The Commonwealth Fund reports that employer-sponsored family health insurance plans increased by 41 percent from 2003 to 2009 – more than three times the rate of increase for personal income in that same time frame.

In its new report, "State Trends in Premiums and Deductibles, 2003–2009: How Building on the Affordable Care Act Will Help Stem the Tide of Rising Costs and Eroding Benefits," the Commonwealth Fund presents a state-by-state analysis of private employer health insurance costs for the six years before the Affordable Care Act was passed, and projects premiums in 2020 if these increases continue.

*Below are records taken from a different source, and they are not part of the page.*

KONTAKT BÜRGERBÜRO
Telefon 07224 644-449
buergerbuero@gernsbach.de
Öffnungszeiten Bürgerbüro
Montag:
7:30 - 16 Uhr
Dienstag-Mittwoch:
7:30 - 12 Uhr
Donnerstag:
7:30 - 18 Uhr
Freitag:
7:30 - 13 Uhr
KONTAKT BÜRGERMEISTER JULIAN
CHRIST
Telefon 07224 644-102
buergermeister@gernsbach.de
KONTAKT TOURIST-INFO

"Whether you live in Montana, Texas or New York, private insurance costs have been increasing faster than working family incomes," said Cathy Schoen, lead author of the study and senior vice president of the Commonwealth Fund. "For more than a decade, families with job-based insurance have been sacrificing wages to hold on to health insurance. The good news is that the Affordable Care Act reforms provide a foundation to improve coverage and slow healthcare cost growth in the future."

According to the report:

  • The increases ranged widely from state to state – from 21 percent in Delaware to more than 59 percent in Louisiana.
  • By 2009, the average employer-sponsored family premium across all states was $13,027.
  • The six highest cost states (Alaska, Connecticut, Massachusetts, Vermont, Wisconsin and Wyoming) had average premiums ranging from $14,000 to $14,700.
  • Premiums ranged from $11,000 to $12,000 in the 11 states with the lowest average private-employer family premium costs.
  • Average family premiums in the highest premium-cost states were about 23 percent above those of the lowest-cost states.

While the study found that most employers still pay the bulk of the insurance premium costs – 70 percent for family coverage and 81 percent for individual coverage – the increases have used employer resources that might have been deployed in other ways, such as in pay or contributions to employee retirement plans.

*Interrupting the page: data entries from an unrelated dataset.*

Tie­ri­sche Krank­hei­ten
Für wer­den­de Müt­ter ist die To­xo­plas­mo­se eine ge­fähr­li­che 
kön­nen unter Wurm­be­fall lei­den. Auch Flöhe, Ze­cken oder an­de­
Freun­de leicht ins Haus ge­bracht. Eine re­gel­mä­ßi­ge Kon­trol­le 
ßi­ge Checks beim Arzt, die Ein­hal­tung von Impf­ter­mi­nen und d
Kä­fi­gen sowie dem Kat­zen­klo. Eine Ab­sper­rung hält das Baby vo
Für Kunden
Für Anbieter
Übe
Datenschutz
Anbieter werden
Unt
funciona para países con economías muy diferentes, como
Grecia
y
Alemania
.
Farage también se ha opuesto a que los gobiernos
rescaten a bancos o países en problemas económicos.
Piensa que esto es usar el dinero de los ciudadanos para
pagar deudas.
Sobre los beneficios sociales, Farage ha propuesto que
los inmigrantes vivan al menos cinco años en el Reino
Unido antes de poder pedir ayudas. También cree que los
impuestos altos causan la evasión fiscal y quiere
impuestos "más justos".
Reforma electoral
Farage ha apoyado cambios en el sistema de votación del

And while employers may not have passed on the bulk of premium increases, the plans they have chosen have also seen a steady rise in the amount of cost shifting occurring, with increases in deductibles alone increasing 77 percent on average. There was also an increase in the number of people facing deductible payments – up to 74 percent in 2009, versus 52 percent in 2003.

"Health insurance is increasingly unaffordable for families, and benefits are being scaled back as employers and workers struggle to keep up in a difficult economy," said Commonwealth Fund President Karen Davis. "If implemented well, provisions in the Affordable Care Act – including some starting this year, such as tax credits for small businesses to provide coverage, dependent coverage for young adults up to age 26 and elimination of co-payments for preventive care – have the opportunity to reverse these unsustainable increases and ensure that families in every state have access to affordable, comprehensive health insurance."

The report summarizes PPACA provisions – insurance, payment incentives and delivery system reforms – that have the potential to slow the rate of cost growth. According to the report, if reforms slow historic premium increases by one percentage point per year, annual family premiums would be $2,323 lower by 2020. Slowing premium growth by 1.5 percentage points per year would yield $3,403 in premium savings.

Without these slower rates of growth anticipated as a result of health reform, the Commonwealth Fund projected that a family health insurance premium, given the growth rates detailed in the report, would total $23,342 per family by 2020.